Bulgaria celebrates national day
Led by head of state President Rossen Plevneliev, Bulgarians joined in celebrating the country’s national day on March 3 2015, celebrating the 137th anniversary of Bulgaria’s liberation from Ottoman rule.
Formal ceremonies were held in capital city Sofia to mark the anniversary of the signing of the San Stefano Treaty ending the Russo-Turkish war that opened the way for Bulgaria to become a sovereign state.
At Sofia’s landmark Alexander Nevsky cathedral, Bulgarian Orthodox Church head Patriarch Neofit presided at a traditional ceremony honouring the heroes of Bulgaria’s struggle for liberation from Ottoman rule.
At military ceremonies in the morning and that were scheduled for the evening, President Plevneliev – constitutionally also commander-in-chief of the armed forces – received the salute at military tattoos.

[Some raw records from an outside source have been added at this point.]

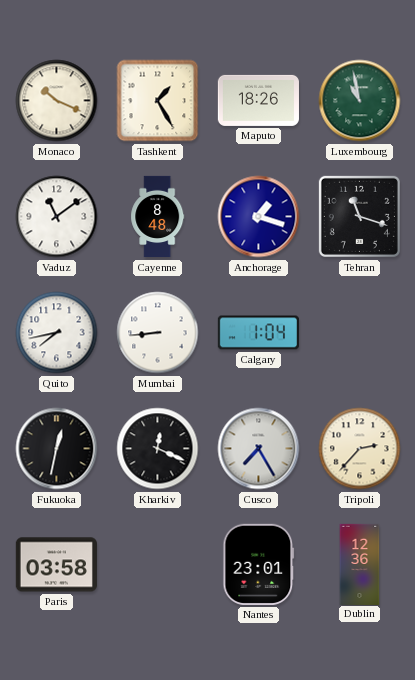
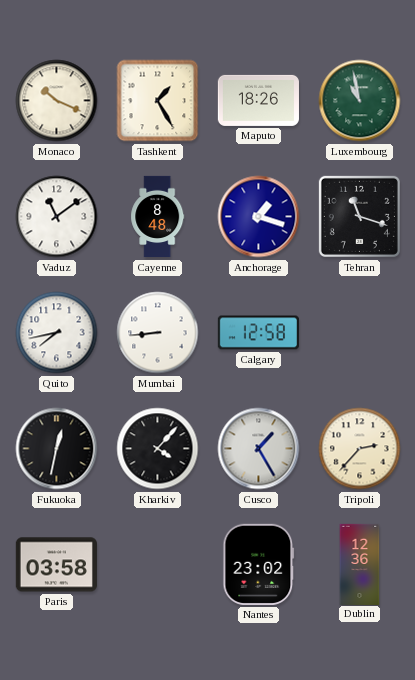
Calgary: 1:04 -> 12:58
Kharkiv: 12:19 -> 4:07
Cusco: 7:25 -> 1:25
Nantes: 23:01 -> 23:02
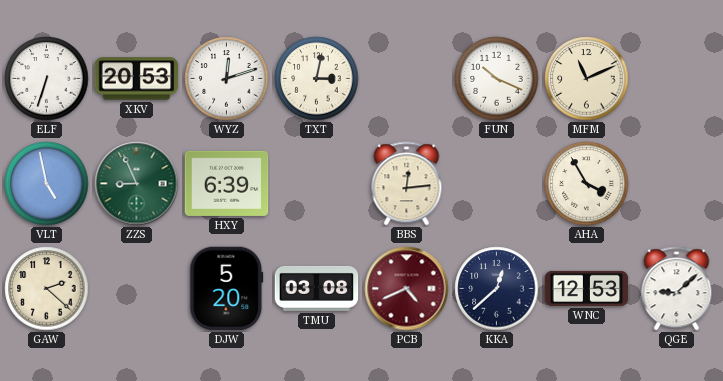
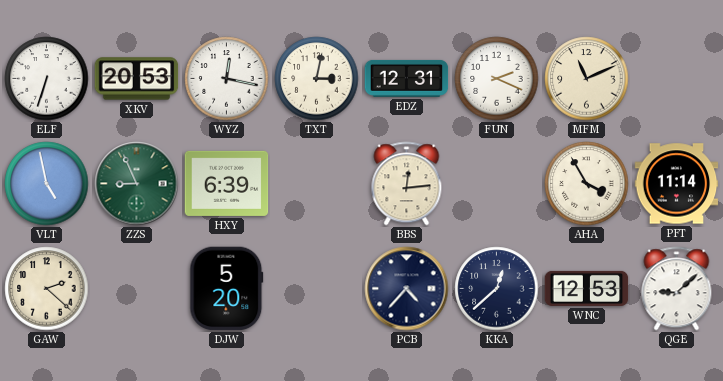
WYZ: 12:12 -> 12:17
EDZ: none -> 12:31
FUN: 10:19 -> 2:19
PFT: none -> 11:14
TMU: 03:08 -> none
PCB: 4:41 -> 4:37
PCB dial: burgundy -> navy
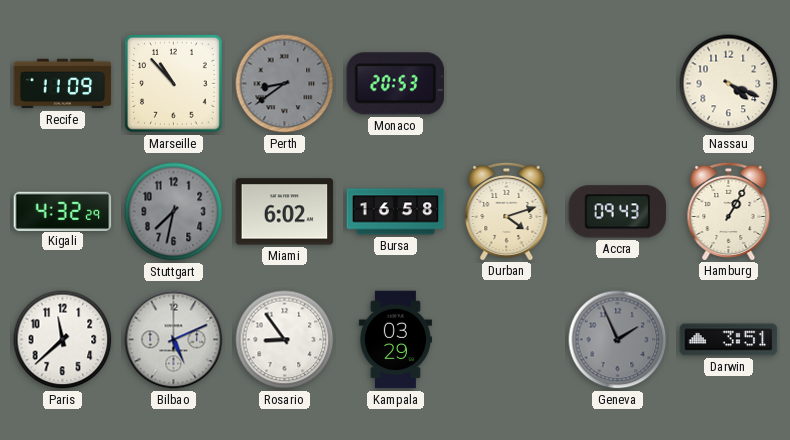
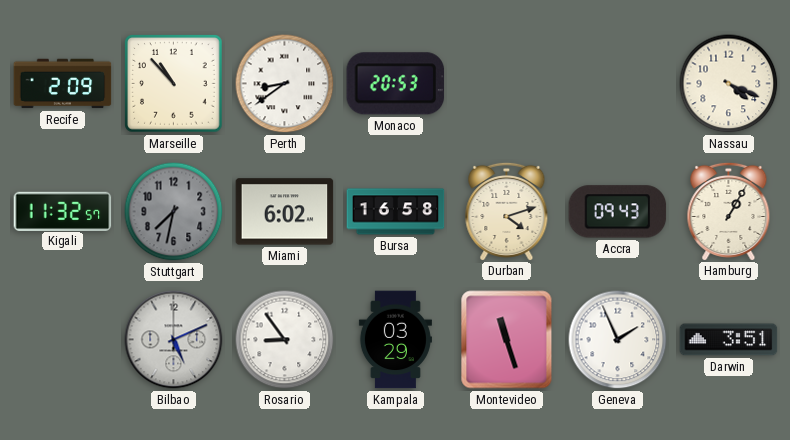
Recife: 11:09 -> 2:09
Perth dial: grey -> white
Kigali: 4:32 -> 11:32
Paris: 11:38 -> none
Montevideo: none -> 11:27
Geneva dial: grey -> white
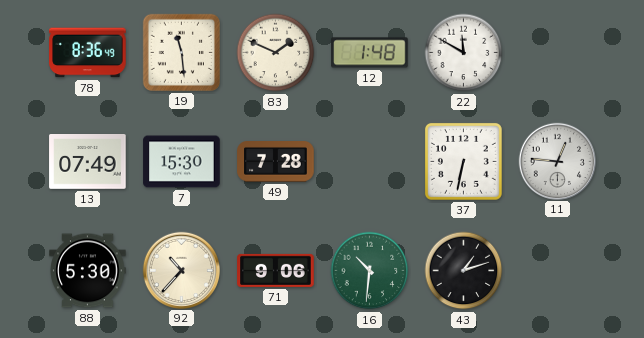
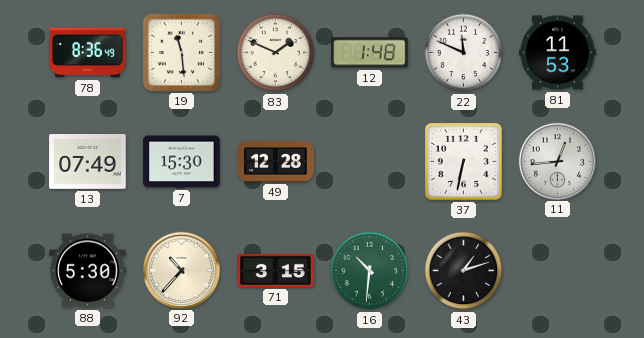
22: 11:50 -> 11:49
81: none -> 11:53
49: 7:28 -> 12:28
11: 12:46 -> 12:44
71: 9:06 -> 3:15
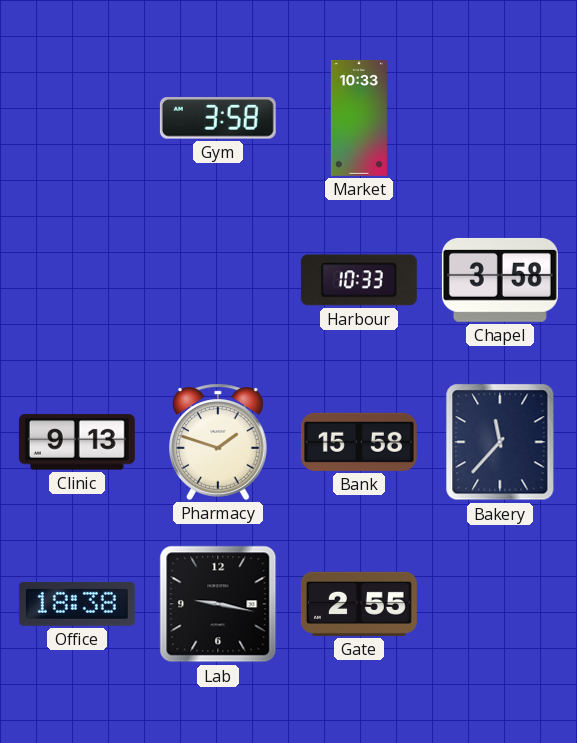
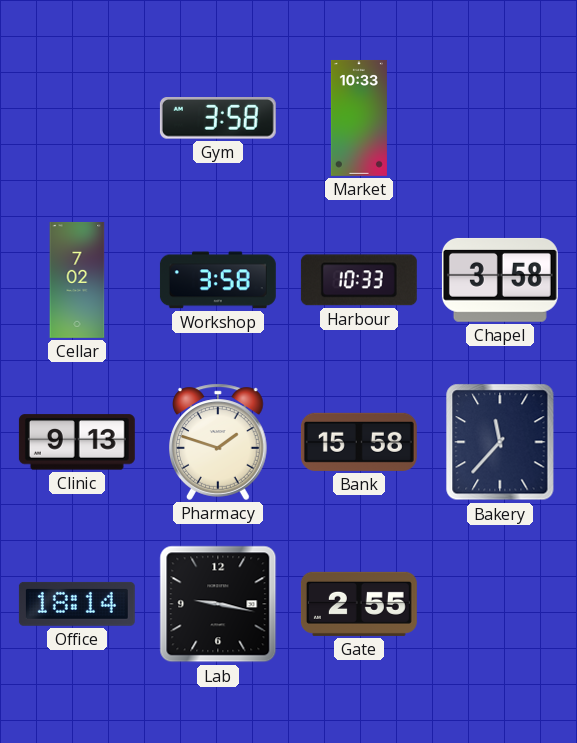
Cellar: none -> 7:02
Workshop: none -> 3:58
Office: 18:38 -> 18:14
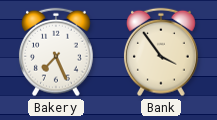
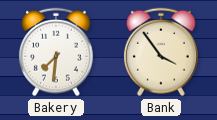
Bakery: 7:26 -> 7:31
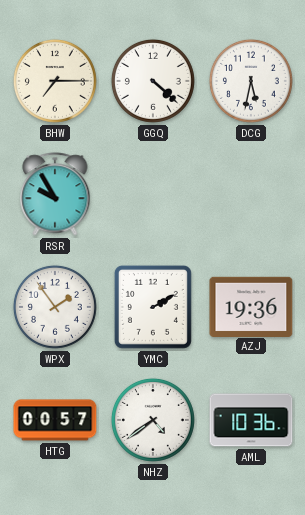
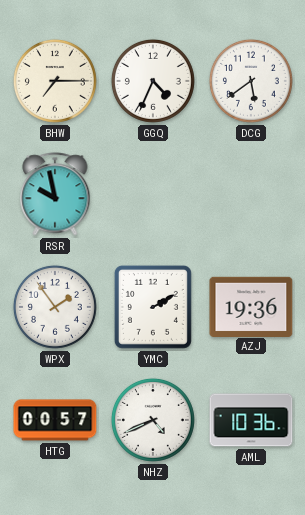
GGQ: 4:22 -> 4:34
DCG: 5:32 -> 5:39
RSR: 9:55 -> 9:58
NHZ: 4:39 -> 4:41
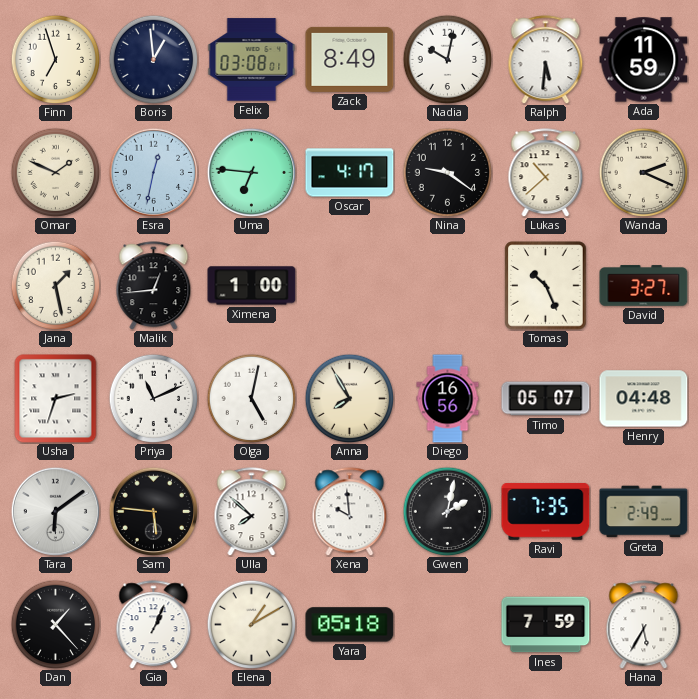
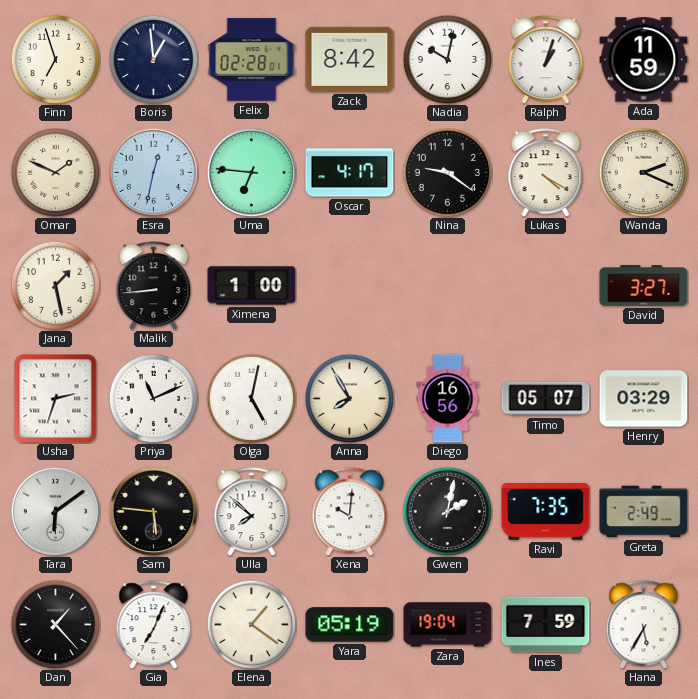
Felix: 03:08 -> 02:28
Zack: 8:49 -> 8:42
Ralph: 5:31 -> 1:03
Lukas: 10:38 -> 4:20
Malik: 12:44 -> 8:44
Tomas: 10:26 -> none
Henry: 04:48 -> 03:29
Xena: 9:59 -> 10:01
Gia: 1:04 -> 7:04
Elena: 1:10 -> 1:21
Yara: 05:18 -> 05:19
Zara: none -> 19:04
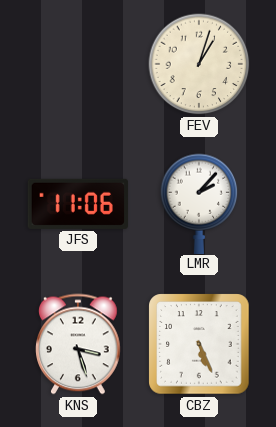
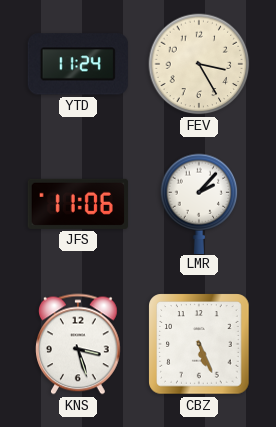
YTD: none -> 11:24
FEV: 1:03 -> 3:25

Plevneliev also was to receive diplomats accredited to Bulgaria on the occasion of the national day.
Bulgarians gathered at Shipka Peak, as custom dictates, to pay tribute to the heroic endeavours of Bulgarians who fought to oppose Turkish forces in the 1877 war to free the country.
As to partisan politics, the day also was seized on by far-right ultra-nationalists who sought to piggyback on the commemorations.
Ataka, one of the two smallest parties in Bulgaria’s Parliament, bussed in supporters for what has become one of the party’s traditional celebrations of xenophobia and chauvinism in the centre of Sofia.
The euroskeptic party marched in the Bulgarian capital, with some supporters bearing Russian flags, a Russophile demonstration out of kilter with Sofia’s stated policy of criticism towards Putin’s contemporary Moscow and its aggression in Ukraine and the unanswered questions regarding the murder of Kremlin opponent Boris Nemtsov.